RJDBC to OpenOffice Calc as RODBC to MS Excel
On Fri, 2007-12-14 at 07:31 +0000, Prof Brian Ripley wrote:
On Fri, 14 Dec 2007, Metz, Thomas (IRRI) wrote:
Under Windows, I have used RODBC to connect to Excel spreadsheets as per
the example below:
library(RODBC);
connect = odbcConnectExcel("testdata.xls");
query = "SELECT [data$.ethn], [data$.sex], [data$.age],
[data$.height], [data$.weight],
[label$.label]
FROM [data$], [label$]
WHERE [data$.ethn] = [label$.ethn];"
data = sqlQuery(connect, query);
odbcClose(connect);
[data$] and [label$] are two named sheets in the Excel spreadsheet
testdata.xls. [.ethn], [.sex], [.age], [.height], [.weight], and
[.label] are cloumn names that appear in the first row in the sheets.

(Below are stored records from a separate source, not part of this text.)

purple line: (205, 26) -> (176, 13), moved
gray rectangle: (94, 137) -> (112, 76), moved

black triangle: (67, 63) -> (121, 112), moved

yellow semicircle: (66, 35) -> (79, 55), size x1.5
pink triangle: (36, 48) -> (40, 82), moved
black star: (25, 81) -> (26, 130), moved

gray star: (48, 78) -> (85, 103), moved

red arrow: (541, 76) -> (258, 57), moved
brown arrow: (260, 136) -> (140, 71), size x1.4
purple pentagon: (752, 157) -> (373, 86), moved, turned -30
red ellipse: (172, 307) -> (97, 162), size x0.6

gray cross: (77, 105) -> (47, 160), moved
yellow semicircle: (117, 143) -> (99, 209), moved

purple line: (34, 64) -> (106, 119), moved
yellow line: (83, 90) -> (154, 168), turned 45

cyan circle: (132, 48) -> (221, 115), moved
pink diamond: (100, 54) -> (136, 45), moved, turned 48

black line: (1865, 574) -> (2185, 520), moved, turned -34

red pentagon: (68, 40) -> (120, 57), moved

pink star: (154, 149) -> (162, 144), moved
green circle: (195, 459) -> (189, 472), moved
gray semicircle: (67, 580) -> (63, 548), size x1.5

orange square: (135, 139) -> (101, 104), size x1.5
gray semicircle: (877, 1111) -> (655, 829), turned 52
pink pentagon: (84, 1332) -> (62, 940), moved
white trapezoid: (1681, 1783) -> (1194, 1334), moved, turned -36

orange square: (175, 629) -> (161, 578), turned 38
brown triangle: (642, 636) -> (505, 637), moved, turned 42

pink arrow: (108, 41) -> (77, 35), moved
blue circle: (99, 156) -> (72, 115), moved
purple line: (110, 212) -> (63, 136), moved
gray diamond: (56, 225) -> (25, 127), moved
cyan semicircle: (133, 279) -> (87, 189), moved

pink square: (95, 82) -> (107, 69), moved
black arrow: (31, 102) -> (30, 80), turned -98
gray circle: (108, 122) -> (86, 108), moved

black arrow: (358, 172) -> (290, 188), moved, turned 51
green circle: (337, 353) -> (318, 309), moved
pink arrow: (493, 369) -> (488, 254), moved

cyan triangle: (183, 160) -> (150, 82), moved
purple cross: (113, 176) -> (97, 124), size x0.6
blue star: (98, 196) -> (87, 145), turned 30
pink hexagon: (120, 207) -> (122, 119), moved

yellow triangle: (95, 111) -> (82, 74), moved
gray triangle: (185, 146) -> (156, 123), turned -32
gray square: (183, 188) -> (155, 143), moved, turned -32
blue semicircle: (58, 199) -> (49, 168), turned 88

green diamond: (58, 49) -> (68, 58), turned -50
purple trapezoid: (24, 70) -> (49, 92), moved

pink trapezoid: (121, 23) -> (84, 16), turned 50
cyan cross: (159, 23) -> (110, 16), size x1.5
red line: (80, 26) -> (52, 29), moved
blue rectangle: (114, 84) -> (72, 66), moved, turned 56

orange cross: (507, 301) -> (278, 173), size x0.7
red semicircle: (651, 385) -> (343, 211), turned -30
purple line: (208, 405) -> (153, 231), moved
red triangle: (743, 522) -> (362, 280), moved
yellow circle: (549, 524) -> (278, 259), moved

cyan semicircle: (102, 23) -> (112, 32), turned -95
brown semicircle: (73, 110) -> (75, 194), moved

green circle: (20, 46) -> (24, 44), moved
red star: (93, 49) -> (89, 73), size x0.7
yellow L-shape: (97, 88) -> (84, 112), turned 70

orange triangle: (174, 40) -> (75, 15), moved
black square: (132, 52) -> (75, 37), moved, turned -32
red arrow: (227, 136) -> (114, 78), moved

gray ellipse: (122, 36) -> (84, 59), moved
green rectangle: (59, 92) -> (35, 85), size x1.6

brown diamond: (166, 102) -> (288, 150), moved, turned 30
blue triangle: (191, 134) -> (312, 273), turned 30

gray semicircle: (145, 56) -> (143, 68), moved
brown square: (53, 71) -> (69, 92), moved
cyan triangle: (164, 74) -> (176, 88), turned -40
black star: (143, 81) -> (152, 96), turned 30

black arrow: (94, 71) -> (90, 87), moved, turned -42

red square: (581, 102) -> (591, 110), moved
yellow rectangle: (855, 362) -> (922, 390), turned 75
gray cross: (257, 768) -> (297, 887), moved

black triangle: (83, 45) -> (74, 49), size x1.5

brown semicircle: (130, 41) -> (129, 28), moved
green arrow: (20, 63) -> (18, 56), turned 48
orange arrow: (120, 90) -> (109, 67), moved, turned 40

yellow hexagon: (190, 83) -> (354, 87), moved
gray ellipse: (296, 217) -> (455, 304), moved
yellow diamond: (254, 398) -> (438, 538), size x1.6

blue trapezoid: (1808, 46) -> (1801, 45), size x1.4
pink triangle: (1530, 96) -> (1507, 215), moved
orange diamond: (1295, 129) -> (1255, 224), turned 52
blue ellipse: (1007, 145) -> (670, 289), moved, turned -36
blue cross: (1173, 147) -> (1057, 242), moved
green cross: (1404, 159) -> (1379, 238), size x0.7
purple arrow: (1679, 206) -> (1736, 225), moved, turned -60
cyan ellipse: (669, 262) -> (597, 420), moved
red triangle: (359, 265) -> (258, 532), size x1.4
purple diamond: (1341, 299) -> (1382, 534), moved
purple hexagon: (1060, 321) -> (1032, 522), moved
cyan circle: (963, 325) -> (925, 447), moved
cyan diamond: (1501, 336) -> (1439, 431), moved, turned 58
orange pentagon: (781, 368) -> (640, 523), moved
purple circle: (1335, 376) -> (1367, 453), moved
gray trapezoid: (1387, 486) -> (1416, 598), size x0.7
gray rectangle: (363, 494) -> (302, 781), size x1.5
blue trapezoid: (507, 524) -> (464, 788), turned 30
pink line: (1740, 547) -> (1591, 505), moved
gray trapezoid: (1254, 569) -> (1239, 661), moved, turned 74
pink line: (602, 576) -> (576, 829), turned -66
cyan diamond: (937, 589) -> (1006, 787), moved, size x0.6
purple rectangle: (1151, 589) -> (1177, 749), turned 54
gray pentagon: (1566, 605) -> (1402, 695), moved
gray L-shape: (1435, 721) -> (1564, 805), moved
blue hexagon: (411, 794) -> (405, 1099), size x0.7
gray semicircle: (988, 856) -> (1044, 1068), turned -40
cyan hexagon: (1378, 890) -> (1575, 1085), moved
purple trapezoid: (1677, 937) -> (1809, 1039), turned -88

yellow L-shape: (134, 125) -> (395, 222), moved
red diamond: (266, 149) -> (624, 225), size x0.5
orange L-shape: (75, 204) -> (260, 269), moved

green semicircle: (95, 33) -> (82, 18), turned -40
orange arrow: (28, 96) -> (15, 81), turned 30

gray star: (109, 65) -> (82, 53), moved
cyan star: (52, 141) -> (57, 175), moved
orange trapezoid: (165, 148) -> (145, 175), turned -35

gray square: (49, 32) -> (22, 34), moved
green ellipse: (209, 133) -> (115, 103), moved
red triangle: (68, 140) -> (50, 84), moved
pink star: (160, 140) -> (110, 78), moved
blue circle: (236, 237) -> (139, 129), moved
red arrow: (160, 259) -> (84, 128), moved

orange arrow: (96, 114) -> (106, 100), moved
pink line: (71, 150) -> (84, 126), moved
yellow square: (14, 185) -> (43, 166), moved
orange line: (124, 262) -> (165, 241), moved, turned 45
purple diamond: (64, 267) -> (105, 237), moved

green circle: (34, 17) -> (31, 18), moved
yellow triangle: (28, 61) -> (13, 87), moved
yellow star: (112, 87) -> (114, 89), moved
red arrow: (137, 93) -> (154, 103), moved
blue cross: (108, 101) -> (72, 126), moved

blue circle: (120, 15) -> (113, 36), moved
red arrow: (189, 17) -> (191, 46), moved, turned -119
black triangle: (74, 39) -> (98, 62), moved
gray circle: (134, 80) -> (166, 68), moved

I
can also have UNION queries that allow me to overcome the spreadsheet
row limitation of a single sheet. The idea is to allow normalization of
data in a spreadsheet and leveraging the power of SQL, without using a
database.
Can the same be done under Windows (Linux?) with OpenOffice Calc using
RJDBC? Are there ODBC drivers for OpenOffice Calc?
An awful lot of that is Microsoft warts on SQL, so it will not be portable. But in a more standard syntax (drop the [] and $) it should be doable over any connection that supports SQL queries. The question is whether OO calc has suitable drivers as an ODBC/JDBC server. Not a question for this list! (I suspect the answer is no: Microsoft's drivers effectively use the Access engine to work with spreadsheet files and even plain text. I don't even see drivers for OO base.)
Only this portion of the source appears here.